This might be of some interest to someone who wants to make the reverse
engineering of his software much harder(like the authors of shareware
software). The technique I've used was to scramble the code at compile
time. This is more powerful than generic scramblers since the code stays
scrambled in memory while executing. It is almost impossible to follow
the program algorithm using a disassembler tool like IDA. All
cross-references in IDA are gone and automatic code disassembly is
constantly tricked by the random opcodes insertion.
I have added scrambling for both generated code and data for the Tiny C
Compiler. I've targeted this compiler because it has a very small footprint
(~150K) and is capable of producing both PE and ELF executables without the
help of any linker and it is fully ANSI compliant.

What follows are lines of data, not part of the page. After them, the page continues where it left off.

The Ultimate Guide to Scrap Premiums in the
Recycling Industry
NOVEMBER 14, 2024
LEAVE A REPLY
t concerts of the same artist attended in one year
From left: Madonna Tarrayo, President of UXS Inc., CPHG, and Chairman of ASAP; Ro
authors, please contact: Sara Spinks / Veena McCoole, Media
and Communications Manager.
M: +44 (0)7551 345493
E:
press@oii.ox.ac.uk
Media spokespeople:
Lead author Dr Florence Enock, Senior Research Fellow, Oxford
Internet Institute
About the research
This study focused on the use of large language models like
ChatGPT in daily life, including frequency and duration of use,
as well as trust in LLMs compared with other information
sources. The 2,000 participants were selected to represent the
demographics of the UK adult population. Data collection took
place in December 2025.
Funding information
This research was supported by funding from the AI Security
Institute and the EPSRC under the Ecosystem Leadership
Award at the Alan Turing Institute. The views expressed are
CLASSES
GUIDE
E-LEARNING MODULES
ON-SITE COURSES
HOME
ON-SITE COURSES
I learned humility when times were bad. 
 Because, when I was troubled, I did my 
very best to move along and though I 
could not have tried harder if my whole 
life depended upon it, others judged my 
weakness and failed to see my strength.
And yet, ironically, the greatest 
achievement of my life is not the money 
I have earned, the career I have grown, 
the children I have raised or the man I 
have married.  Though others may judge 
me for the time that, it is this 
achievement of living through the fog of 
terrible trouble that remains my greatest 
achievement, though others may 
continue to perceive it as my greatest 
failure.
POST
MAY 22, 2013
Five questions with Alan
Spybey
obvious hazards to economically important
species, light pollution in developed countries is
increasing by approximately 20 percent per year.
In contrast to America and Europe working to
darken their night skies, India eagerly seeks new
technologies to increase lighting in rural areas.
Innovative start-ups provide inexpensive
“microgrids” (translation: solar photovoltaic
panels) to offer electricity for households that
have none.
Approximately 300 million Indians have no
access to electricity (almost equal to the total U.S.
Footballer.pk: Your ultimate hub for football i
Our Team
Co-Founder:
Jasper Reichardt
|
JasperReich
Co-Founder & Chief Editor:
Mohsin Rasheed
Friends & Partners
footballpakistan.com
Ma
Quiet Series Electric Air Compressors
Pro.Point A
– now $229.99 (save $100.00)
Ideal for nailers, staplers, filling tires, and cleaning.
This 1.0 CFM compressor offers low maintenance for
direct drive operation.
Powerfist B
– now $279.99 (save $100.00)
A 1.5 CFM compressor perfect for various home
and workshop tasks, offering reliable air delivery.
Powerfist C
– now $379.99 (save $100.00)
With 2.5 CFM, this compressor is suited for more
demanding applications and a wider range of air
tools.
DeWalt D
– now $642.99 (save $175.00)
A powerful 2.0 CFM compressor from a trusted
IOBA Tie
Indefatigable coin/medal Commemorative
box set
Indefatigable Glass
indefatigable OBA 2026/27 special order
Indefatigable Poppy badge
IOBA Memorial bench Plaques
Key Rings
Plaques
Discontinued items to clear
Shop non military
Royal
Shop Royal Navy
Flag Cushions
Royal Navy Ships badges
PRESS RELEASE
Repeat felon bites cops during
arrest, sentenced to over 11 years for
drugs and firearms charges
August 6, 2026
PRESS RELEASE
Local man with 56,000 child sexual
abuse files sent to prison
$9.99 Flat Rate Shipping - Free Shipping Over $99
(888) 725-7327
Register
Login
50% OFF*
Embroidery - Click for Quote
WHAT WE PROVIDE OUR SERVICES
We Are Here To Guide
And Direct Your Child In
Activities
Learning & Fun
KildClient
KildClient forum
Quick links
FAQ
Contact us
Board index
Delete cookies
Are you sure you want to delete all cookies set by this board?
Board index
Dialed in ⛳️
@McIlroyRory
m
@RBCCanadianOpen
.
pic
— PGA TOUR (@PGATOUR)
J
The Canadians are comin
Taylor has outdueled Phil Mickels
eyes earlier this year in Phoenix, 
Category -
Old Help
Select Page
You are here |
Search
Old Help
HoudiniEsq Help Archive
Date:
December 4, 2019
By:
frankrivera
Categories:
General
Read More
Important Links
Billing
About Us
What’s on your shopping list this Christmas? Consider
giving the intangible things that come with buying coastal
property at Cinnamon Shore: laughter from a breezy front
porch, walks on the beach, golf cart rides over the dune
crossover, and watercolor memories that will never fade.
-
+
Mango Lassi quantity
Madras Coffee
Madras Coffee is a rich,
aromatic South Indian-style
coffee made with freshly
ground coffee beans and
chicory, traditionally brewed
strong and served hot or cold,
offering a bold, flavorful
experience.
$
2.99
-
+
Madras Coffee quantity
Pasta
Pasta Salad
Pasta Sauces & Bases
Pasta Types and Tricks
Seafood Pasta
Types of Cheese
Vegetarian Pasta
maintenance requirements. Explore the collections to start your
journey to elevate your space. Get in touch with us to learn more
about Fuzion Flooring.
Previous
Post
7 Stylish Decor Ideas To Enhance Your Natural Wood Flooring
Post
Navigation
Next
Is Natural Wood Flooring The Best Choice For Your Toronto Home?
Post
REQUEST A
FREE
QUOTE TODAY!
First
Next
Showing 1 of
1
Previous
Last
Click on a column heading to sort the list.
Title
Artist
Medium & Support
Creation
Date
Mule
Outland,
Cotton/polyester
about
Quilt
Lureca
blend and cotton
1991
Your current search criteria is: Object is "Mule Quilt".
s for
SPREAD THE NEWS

You can obfuscate all calls and long jumps, the parameters passed to
external functions, parameters passed to local functions, the stack, the
functions prolog and epilog. You can also encrypt your code data section
by XORing it with a LFSR.
http://uglyduck.ath.cx/ep/archive/2010/04/Tiny_C_Scrambling_Compiler.html
With the 'x' switch the compiler heavily pollutes the generated code
making it larger and slower. The purpose of this operation is to
obfuscate the generated code and make reverse engineering harder.
The 'x' switch by itself will enable all the scramble options. You may
select individual scrambling features by listing them after the '-x':
- 'c' obfuscate all calls
- 'j' obfuscate all long jumps
- 'f' obfuscate parameters passed to external (library) functions
- 'p' obfuscate parameters passed to local functions
- 's' obfuscate the stack (size of local variables and their references)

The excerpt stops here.